**WORK REQUIRED:** Filter the data for "Torch" and copy matching lines.
-- -- --
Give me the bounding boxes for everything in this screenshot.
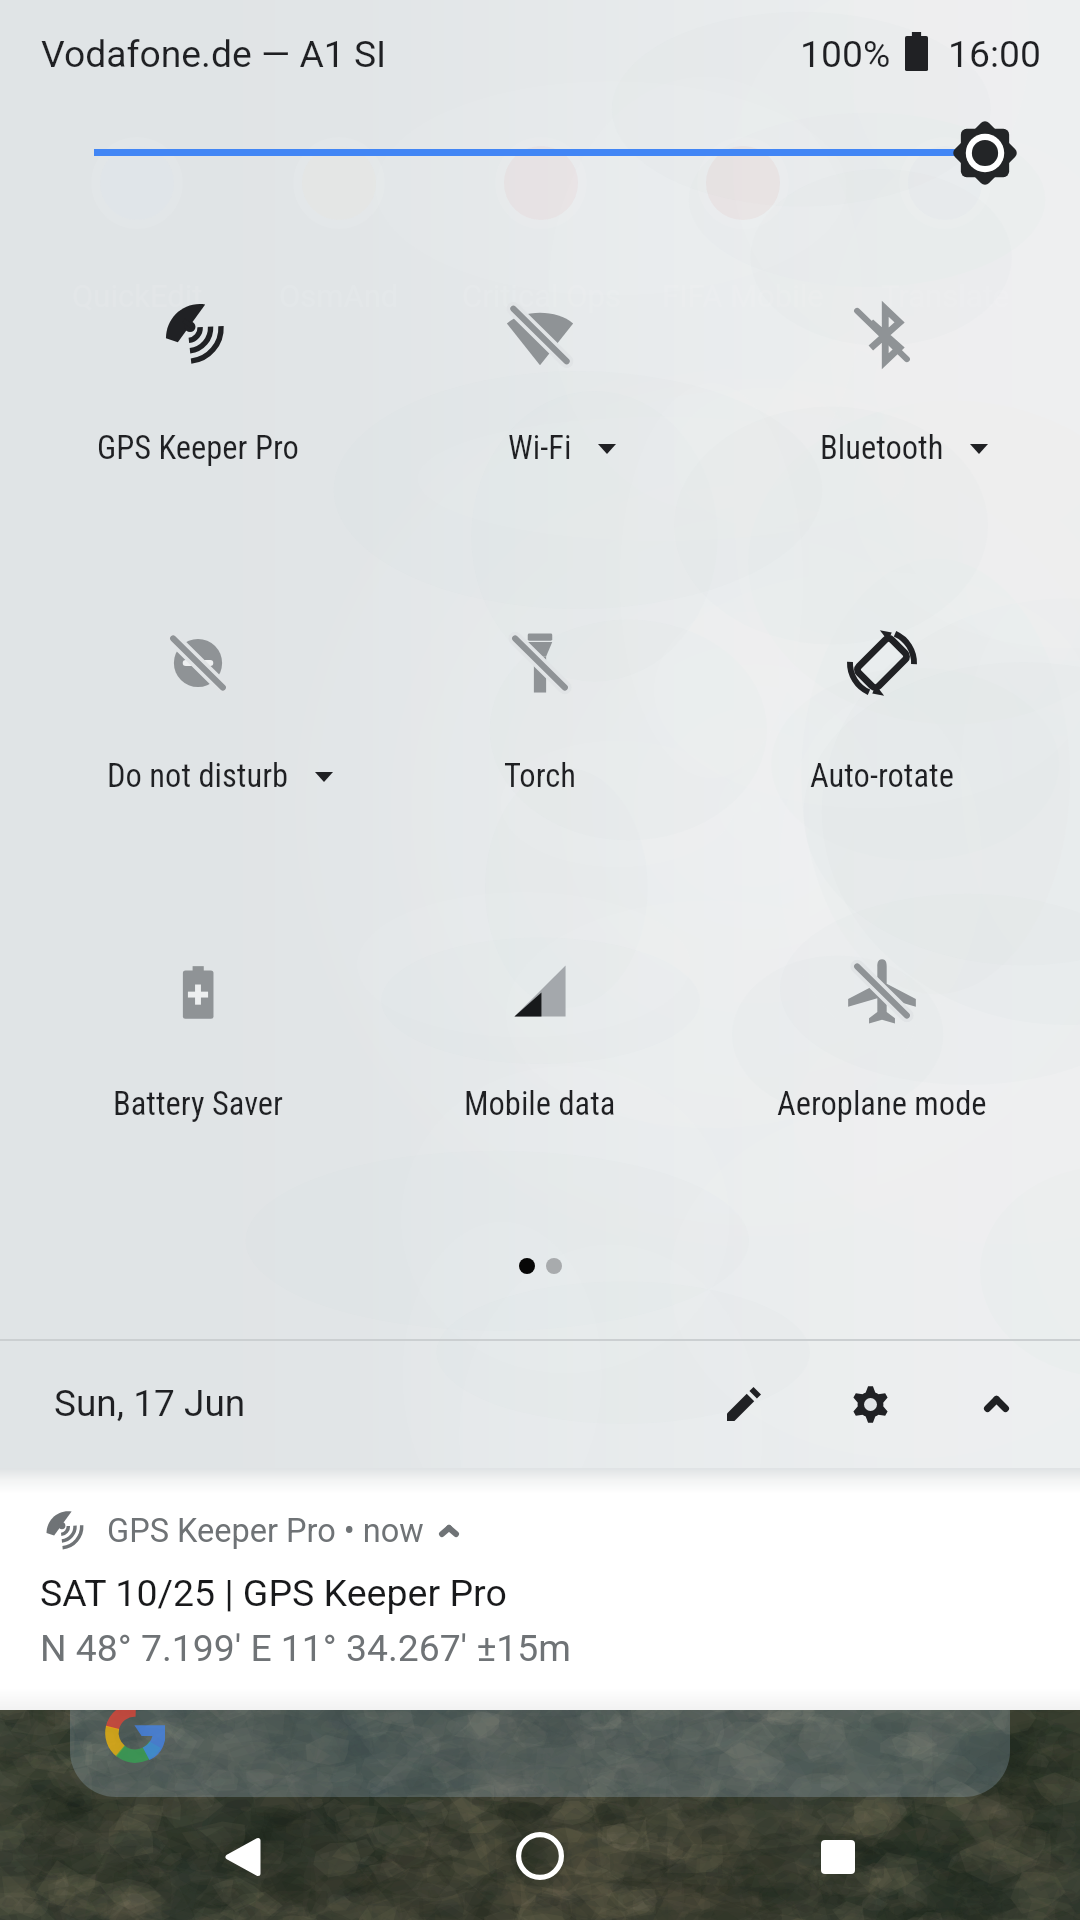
button[interactable]: Mobile data xyxy=(369,861,711,1189)
button[interactable]: Home xyxy=(470,1821,610,1891)
button[interactable]: Auto-rotate xyxy=(711,533,1053,861)
button[interactable]: Battery Saver xyxy=(27,861,369,1189)
staticText: Mobile data xyxy=(464,1085,616,1123)
button[interactable]: Wi-Fi xyxy=(369,205,711,533)
button[interactable]: Aeroplane mode xyxy=(711,861,1053,1189)
staticText: Critical Ops xyxy=(462,278,621,314)
staticText: SAT 10/25 | GPS Keeper Pro xyxy=(40,1571,507,1615)
staticText: Vodafone.de — A1 SI xyxy=(41,32,387,76)
staticText: QuickEdit xyxy=(72,278,203,314)
staticText: Wi-Fi xyxy=(508,429,572,467)
button[interactable]: Back xyxy=(172,1822,312,1892)
button[interactable]: Settings xyxy=(825,1359,915,1449)
staticText: Aeroplane mode xyxy=(777,1085,987,1123)
button[interactable]: Collapse xyxy=(951,1359,1041,1449)
staticText: Sun, 17 Jun xyxy=(54,1382,246,1425)
button[interactable]: Brightness xyxy=(951,119,1019,187)
staticText: 100% xyxy=(800,32,891,76)
staticText: Bluetooth xyxy=(820,429,944,467)
button[interactable]: GPS Keeper Pro • now xyxy=(0,1468,1080,1710)
staticText: Torch xyxy=(504,757,576,795)
button[interactable]: Recents xyxy=(768,1822,908,1892)
button[interactable]: Torch xyxy=(369,533,711,861)
staticText: Do not disturb xyxy=(107,757,289,795)
button[interactable]: Do not disturb xyxy=(27,533,369,861)
button[interactable]: GPS Keeper Pro xyxy=(27,205,369,533)
staticText: 16:00 xyxy=(948,32,1041,76)
staticText: Auto-rotate xyxy=(810,757,954,795)
button[interactable]: Bluetooth xyxy=(711,205,1053,533)
staticText: GPS Keeper Pro • now xyxy=(107,1512,424,1550)
button[interactable] xyxy=(70,1667,1010,1797)
button[interactable]: Edit xyxy=(699,1359,789,1449)
staticText: Battery Saver xyxy=(113,1085,283,1123)
staticText: Translate xyxy=(881,278,1010,314)
staticText: N 48° 7.199' E 11° 34.267' ±15m xyxy=(40,1626,571,1670)
staticText: GPS Keeper Pro xyxy=(97,429,299,467)
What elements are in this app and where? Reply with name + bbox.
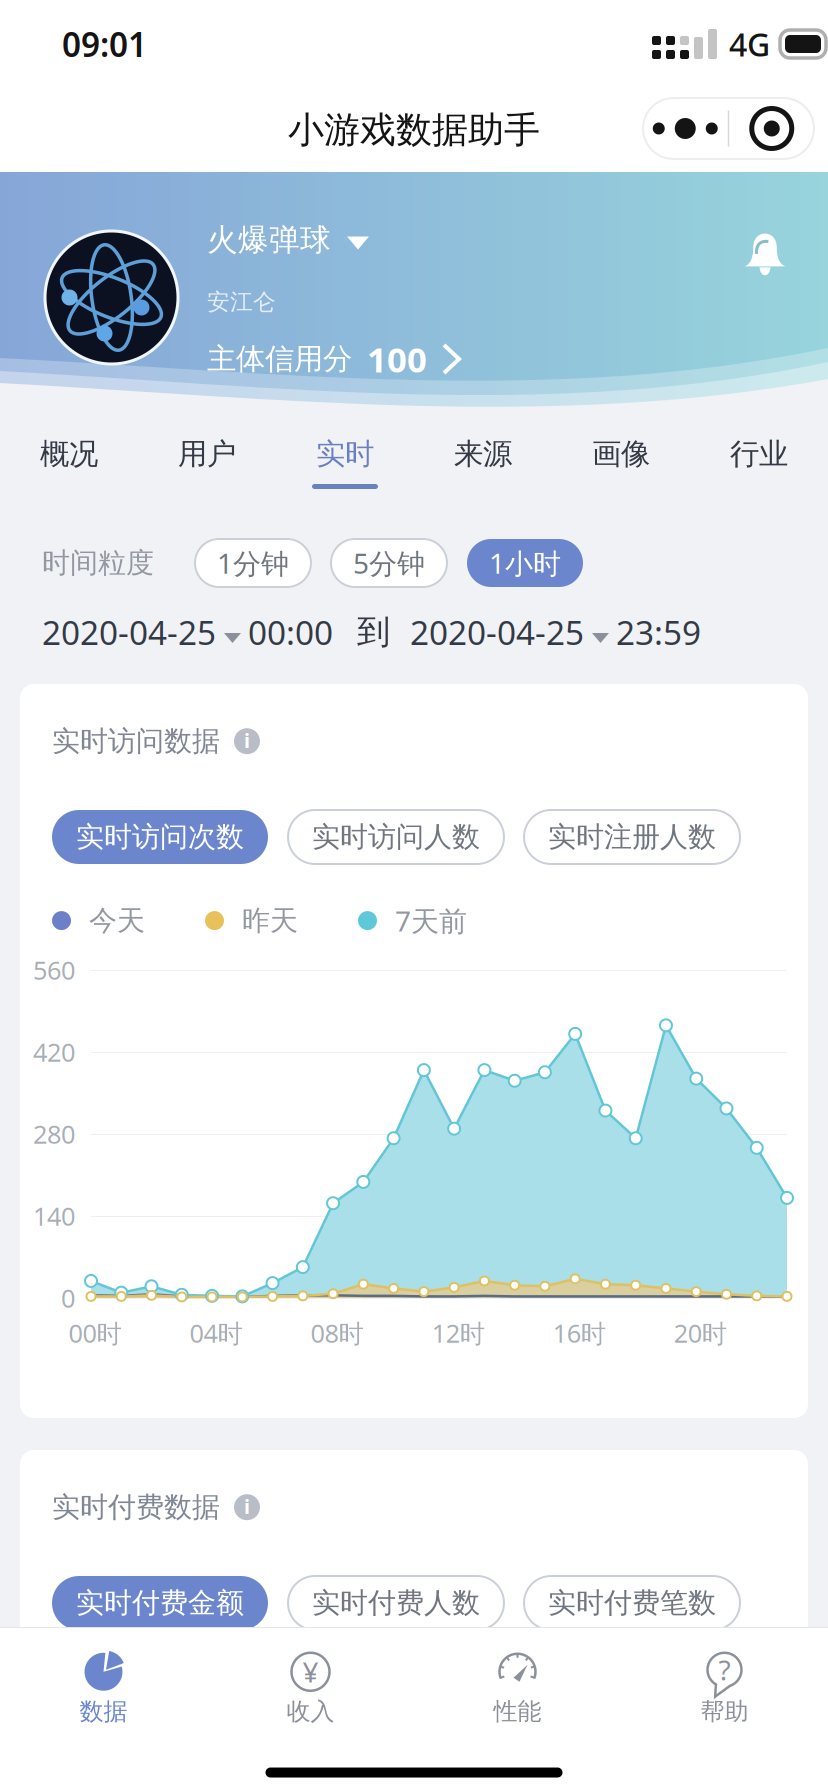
button[interactable]: ¥ [207,1641,414,1740]
button[interactable]: 实时付费笔数 [524,1576,740,1630]
staticText: 12时 [432,1316,485,1350]
staticText: 2020-04-25 [42,610,216,654]
button[interactable]: 概况 [0,432,138,516]
staticText: 到 [357,612,390,652]
staticText: 来源 [454,436,512,472]
staticText: 实时访问次数 [76,820,244,854]
staticText: 16时 [553,1316,606,1350]
staticText: 0 [61,1281,75,1315]
button[interactable]: 2020-04-25 [410,608,609,656]
staticText: 火爆弹球 [207,221,331,259]
button[interactable]: 行业 [690,432,828,516]
staticText: 行业 [730,436,788,472]
staticText: 小游戏数据助手 [288,108,540,152]
staticText: 4G [729,23,770,65]
staticText: 09:01 [62,22,147,66]
staticText: i [244,727,250,754]
staticText: 7天前 [395,902,467,939]
staticText: 画像 [592,436,650,472]
button[interactable]: 2020-04-25 [42,608,241,656]
button[interactable]: 实时付费人数 [288,1576,504,1630]
button[interactable]: ? [621,1641,828,1740]
staticText: 140 [33,1199,75,1233]
button[interactable]: More [643,98,728,159]
button[interactable]: Notifications [744,228,786,276]
staticText: 实时付费数据 [52,1490,220,1524]
staticText: 00时 [68,1316,122,1350]
staticText: 安江仑 [207,288,276,316]
staticText: 560 [33,953,75,987]
staticText: 08时 [311,1316,364,1350]
button[interactable]: 数据 [0,1641,207,1740]
button[interactable]: 实时访问次数 [52,810,268,864]
button[interactable]: 用户 [138,432,276,516]
staticText: 性能 [494,1697,542,1726]
staticText: 2020-04-25 [410,610,584,654]
button[interactable]: 画像 [552,432,690,516]
staticText: 00:00 [248,610,333,654]
staticText: 实时付费笔数 [548,1586,716,1620]
staticText: ¥ [302,1653,318,1690]
button[interactable]: 实时付费金额 [52,1576,268,1630]
staticText: 收入 [286,1697,334,1726]
button[interactable]: 实时注册人数 [524,810,740,864]
staticText: 实时付费金额 [76,1586,244,1620]
staticText: ? [718,1651,730,1688]
staticText: 帮助 [700,1697,748,1726]
staticText: i [244,1493,250,1520]
staticText: 实时 [316,436,374,472]
button[interactable]: 实时访问人数 [288,810,504,864]
button[interactable]: 性能 [414,1641,621,1740]
staticText: 1小时 [489,544,561,582]
staticText: 实时付费人数 [312,1586,480,1620]
button[interactable]: 主体信用分 [207,335,461,383]
button[interactable]: Close [729,98,814,159]
staticText: 用户 [178,436,236,472]
button[interactable]: 1小时 [467,539,583,587]
staticText: 实时访问人数 [312,820,480,854]
staticText: 420 [33,1035,75,1069]
staticText: 实时注册人数 [548,820,716,854]
staticText: 23:59 [616,610,701,654]
button[interactable]: 5分钟 [331,539,447,587]
button[interactable]: 实时 [276,432,414,516]
staticText: 昨天 [242,903,298,938]
staticText: 数据 [80,1697,128,1726]
staticText: 5分钟 [353,544,425,582]
button[interactable]: 火爆弹球 [207,218,369,262]
staticText: 1分钟 [217,544,289,582]
staticText: 04时 [190,1316,242,1350]
staticText: 20时 [674,1316,727,1350]
staticText: 100 [367,336,427,382]
staticText: 主体信用分 [207,341,352,377]
staticText: 时间粒度 [42,546,154,580]
staticText: 280 [33,1117,75,1151]
button[interactable]: 来源 [414,432,552,516]
staticText: 实时访问数据 [52,724,220,758]
staticText: 概况 [40,436,98,472]
staticText: 今天 [89,903,145,938]
button[interactable]: 1分钟 [195,539,311,587]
-- -- --
**ANSWER BOX:**
staticText: Torch xyxy=(504,757,576,795)
button[interactable]: Torch xyxy=(369,533,711,861)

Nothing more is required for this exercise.